Page images and extracted text:
%%

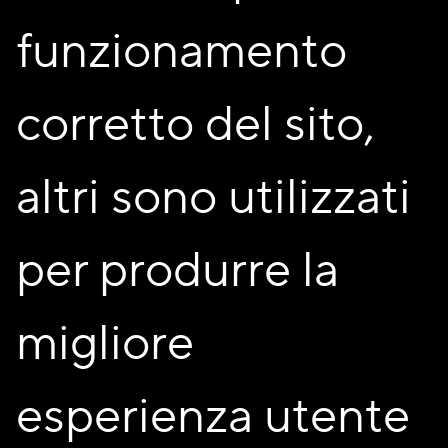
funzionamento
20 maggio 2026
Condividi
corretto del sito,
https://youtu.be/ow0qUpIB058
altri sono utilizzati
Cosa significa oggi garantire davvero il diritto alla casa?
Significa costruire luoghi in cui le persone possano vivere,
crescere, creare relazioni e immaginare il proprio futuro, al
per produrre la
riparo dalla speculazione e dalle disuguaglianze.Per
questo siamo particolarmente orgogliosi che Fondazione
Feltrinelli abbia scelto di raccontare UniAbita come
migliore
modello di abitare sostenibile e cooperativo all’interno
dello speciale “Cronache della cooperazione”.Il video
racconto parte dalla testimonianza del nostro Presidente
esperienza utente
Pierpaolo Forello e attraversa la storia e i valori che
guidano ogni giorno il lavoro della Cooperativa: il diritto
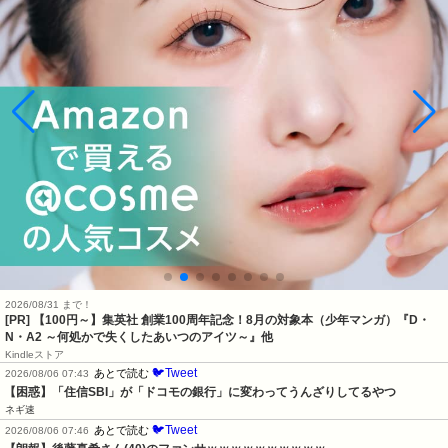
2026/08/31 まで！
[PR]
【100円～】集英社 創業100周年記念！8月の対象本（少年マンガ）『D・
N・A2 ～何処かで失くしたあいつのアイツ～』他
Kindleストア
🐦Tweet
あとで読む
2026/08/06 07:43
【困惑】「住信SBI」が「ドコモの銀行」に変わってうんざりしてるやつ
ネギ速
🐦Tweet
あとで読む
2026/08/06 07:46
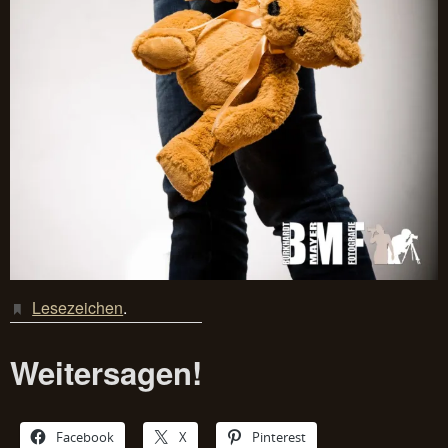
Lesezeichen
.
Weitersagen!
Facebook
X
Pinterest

%%
%%

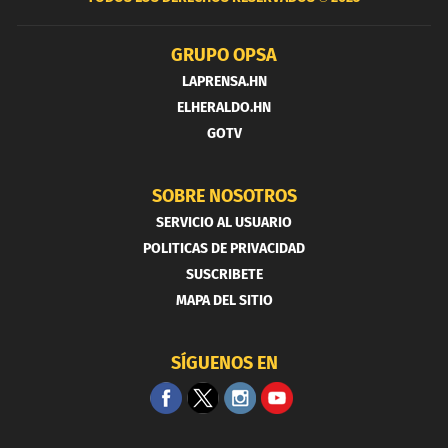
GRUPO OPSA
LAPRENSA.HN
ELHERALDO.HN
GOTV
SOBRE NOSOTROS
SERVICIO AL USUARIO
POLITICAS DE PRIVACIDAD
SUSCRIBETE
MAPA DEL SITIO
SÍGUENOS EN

%%

* **Problem requirements**:
Copy out every line above where "dalla" is present.

* **Output of the task**:
riparo dalla speculazione e dalle disuguaglianze.Per
racconto parte dalla testimonianza del nostro Presidente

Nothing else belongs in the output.